Most recently, the Department of Defense (DoD) in August launched a task force that will develop recommendations on how the DoD can responsibly use generative AI.
“The DoD has an imperative to responsibly pursue the adoption of generative AI models while identifying proper protective measures and mitigating national security risks that may result from issues such as poorly managed training data,” Craig Martell, the DoD’s chief digital and AI officer, said at the launch. “We must also consider the extent to which our adversaries will employ this technology and seek to disrupt our own use of AI-based solutions.”
Imran Chaudri, chief architect for healthcare and life sciences at MarkLogic, which works with Federal agencies to simplify complex data, said generative AI systems pose “some key problems that need to be navigated very carefully.” These include “hallucinations in which they confidently provide plausible but incorrect data 15 to 20 percent of the time. In human terms, these are like memory errors, creativity, or lies,” Chaudri said. “Other AI model issues include biases based on bad data, reasoning errors, knowledge cutoffs, and struggling at specific tasks.”

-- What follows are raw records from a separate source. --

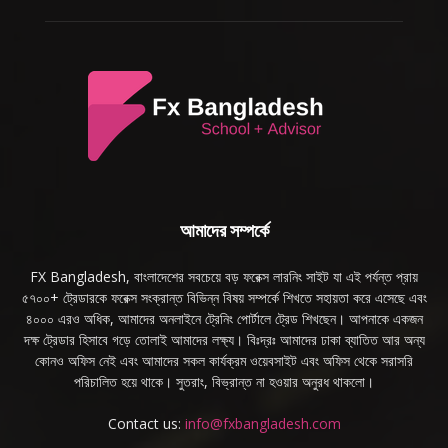
আমাদের সম্পর্কে
FX Bangladesh, বাংলাদেশের সবচেয়ে বড় ফরেক্স লারনিং সাইট যা এই পর্যন্ত প্রায়
৫৭০০+ ট্রেডারকে ফরেক্স সংক্রান্ত বিভিন্ন বিষয় সম্পর্কে শিখতে সহায়তা করে এসেছে এবং
৪০০০ এরও অধিক, আমাদের অনলাইনে ট্রেনিং পোর্টালে ট্রেড শিখছেন। আপনাকে একজন
দক্ষ ট্রেডার হিসাবে গড়ে তোলাই আমাদের লক্ষ্য। বিঃদ্রঃ আমাদের ঢাকা ব্যাতিত আর অন্য
কোনও অফিস নেই এবং আমাদের সকল কার্যক্রম ওয়েবসাইট এবং অফিস থেকে সরাসরি
পরিচালিত হয়ে থাকে। সুতরাং, বিভ্রান্ত না হওয়ার অনুরধ থাকলো।
Contact us:
info@fxbangladesh.com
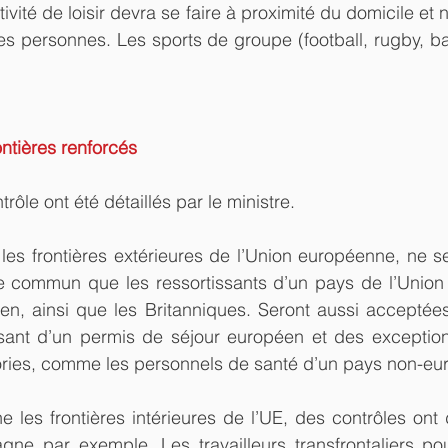
tivité de loisir devra se faire à proximité du domicile et 
es personnes. Les sports de groupe (football, rugby, bask
ontières renforcés
ôle ont été détaillés par le ministre.
les frontières extérieures de l’Union européenne, ne s
 commun que les ressortissants d’un pays de l’Union
n, ainsi que les Britanniques. Seront aussi acceptées
sant d’un permis de séjour européen et des exception
ories, comme les personnels de santé d’un pays non-eu
 les frontières intérieures de l’UE, des contrôles ont 
gne par exemple. Les travailleurs transfrontaliers pou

Obstacles Can be Overcome, Especially With Greater Use of AI
Experts said the issues surrounding the use of AI and ML can be overcome through a combination of regulation, training, and other safety measures.
“Generative AI, like any other tool, can be used for both good and nefarious purposes,” acknowledged MarkLogic’s Chaudri. To ensure responsible use, he said agencies should beef up AI safety training, including through models known as RLHF (reinforcement learning from human feedback) and RLAIF (reinforcement learning from AI feedback).
“Federal agencies can take steps to implement guardrails that ensure AI is only used for good, such as to protect civil liberties and privacy,” said REI Systems’ George, who called for regulation, ethical guidelines, data privacy protection laws, and bias mitigation methods.
“Agencies should catalogue and label their data so the data can be scanned and evaluated with algorithmic transparency that prioritizes fairness, transparency, and accountability,” George said. He added that effective guardrails “can help AI systems stay within legal boundaries, mitigating risks and ensuring smooth operations. Guardrails also facilitate human oversight in AI systems, reinforcing the concept of AI as a tool to assist, not replace, human decision-making.”
In the end, some experts said that a good way to ensure responsible and effective use of AI is to simply use it more. Since “the generative space has been booming,” Chaudri said, Federal agencies should consider adding generative AI to areas such as knowledge management of private data, conversational services / customer communications, and content design and generation.
“The Federal government holds oceans of private data,” he said, which means that “making sense of it via knowledge management, intelligent synthesis, natural language exploration and discovery of this private data will improve the government’s capabilities and efficiency.”